Ouch. That’s word-for-word John, and it was the most successful joke in your 13 minute opus. (Even you have to smile after selling that whopper.) Most egregious of all, you don’t offer any evidence to back up your claim! Rather than methodically tearing apart the allegedly snooze-worthy Sting oeuvre with characteristic pluck and befuddled dismay, you cowardly pivot to a few easy targets: C-SPAN, Thomas Freidman, and the inevitable anthropomorphic khaki pants. Why can’t you attack Sting’s rich career of musical re-invention head on? Are you afraid of the truth?
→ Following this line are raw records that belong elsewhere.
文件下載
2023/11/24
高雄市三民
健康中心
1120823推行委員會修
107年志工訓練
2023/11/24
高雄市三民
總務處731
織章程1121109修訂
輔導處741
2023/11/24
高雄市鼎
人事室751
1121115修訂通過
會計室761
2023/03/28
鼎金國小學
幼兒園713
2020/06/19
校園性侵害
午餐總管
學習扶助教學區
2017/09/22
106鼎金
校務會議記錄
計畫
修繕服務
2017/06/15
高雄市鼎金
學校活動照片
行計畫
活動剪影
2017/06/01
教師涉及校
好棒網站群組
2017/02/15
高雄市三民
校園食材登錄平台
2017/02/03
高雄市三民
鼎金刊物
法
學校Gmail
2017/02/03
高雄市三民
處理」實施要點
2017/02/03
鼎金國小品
Do you secretly know the soaring heights of Sting’s artistic range and the voluminous depth his poetic soul? Do you actually own 3 copies of 1993’s 10 Summoner’s Tales (two original vinyl unwrapped, one for “parties”), and do you lie in bed pondering the emotional intricacies of “The Shape of My Heart”? Are you happy to sell out the 62nd best living songwriter in the world (Paste Magazine, 2006) for the sake of a cheap laugh? I think you are! Here is what you won't admit:
The words “featuring Sting” actually promise many things (brilliance, subtlety, risk, beauty, and probably a couple instruments you have never heard of) but BOREDOM is not among them. The Dire Straits’ 1984 hit “Money For Nothing” supposedly features Sting, but they really should have called it “another breathtaking vocal performance by Sting, featuring Mark Knopfler and his band.” Seriously! This former English teacher just kills it. Don’t even worry that he cannibalized the hook from an old Police song in this case; it will always be Sting’s artistic right to re-interpret Sting as Sting sees fit.
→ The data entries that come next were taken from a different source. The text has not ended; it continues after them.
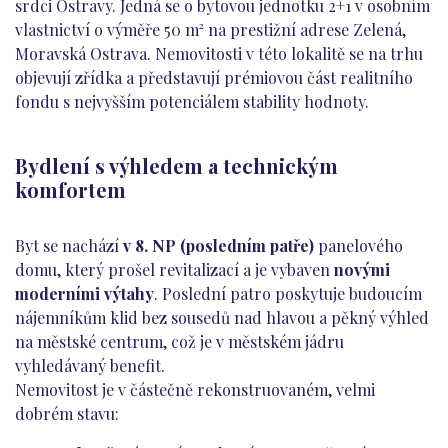
srdci Ostravy. Jedná se o bytovou jednotku 2+1 v osobním
vlastnictví o výměře 50 m² na prestižní adrese Zelená,
Moravská Ostrava. Nemovitosti v této lokalitě se na trhu
objevují zřídka a představují prémiovou část realitního
fondu s nejvyšším potenciálem stability hodnoty.
Bydlení s výhledem a technickým
komfortem
Byt se nachází
v 8. NP (posledním patře)
panelového
domu, který prošel revitalizací a je vybaven
novými
moderními výtahy
. Poslední patro poskytuje budoucím
nájemníkům klid bez sousedů nad hlavou a pěkný výhled
na městské centrum, což je v městském jádru
vyhledávaný benefit.
Nemovitost je v částečně rekonstruovaném, velmi
dobrém stavu:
And on the subject of re-interpretation, please reflect with me a minute on Sting’s newly minted folk/pop historical musical The Last Ship. The story follows the decline of a once thriving shipbuilding industry in Wallsend, England and, according to Sting, was inspired by a 1991 studio album called “The Soul Cages” also by Sting. Now tell me this – who else would be brave enough to attempt such a selflessly erudite project, all the while convincing his PR team that shirtless promo pics are still “the way to go”? It’s actually incredible; this 50-something continues to show up in enough half-naked photos to give Vladimir Putin a run for his money.
And speaking of Russians John, I wonder if your are familiar with Sting’s 1985 breakaway hit “Russians”? In this portentous parcel of pop perfection, Sting fearlessly melds the hook from the Lieutenant Kijé Suite into an otherwise thoroughly modern synth dirge—cleverly preserving the enviable songwriting credit “Sting/Prokofiev” in ASCAP’s database forever. It’s a hummable masterpiece that summarizes Cold War anxieties of the Reagan era while deftly rhyming “historical precedent” with “president” to Shakespearean effect. Go ahead and count ‘em, that’s four layers of genius.
Now John, it’s entirely possible that you did not fully consider Sting’s landmark contributions to rock n’ roll, art, and/or humanity before airing this net neutrality rant. It’s entirely possible that you have never heard the song “Englishman in New York” which, by all rights, should be the intro theme for Last Week Tonight. It’s even possible that you consider an entire album of renaissance lute ballads a chore. But more likely YOU ARE SECRETLY EMPLOYED BY PAUL SIMON TO TARNISH STING’S REPUTATION AS THE PREEMINENT WORLD-MUSIC-INFLECTED-POP SONGWRITER OF THE 80s AND 90s!!!!!
At any rate, I’d like to see you try and defend your sensationalized claims. If it happens that you can’t fully explain away the rewarding complexities of Sting’s catalog, then doo doo doo, da da da is all I’ve got to say to you.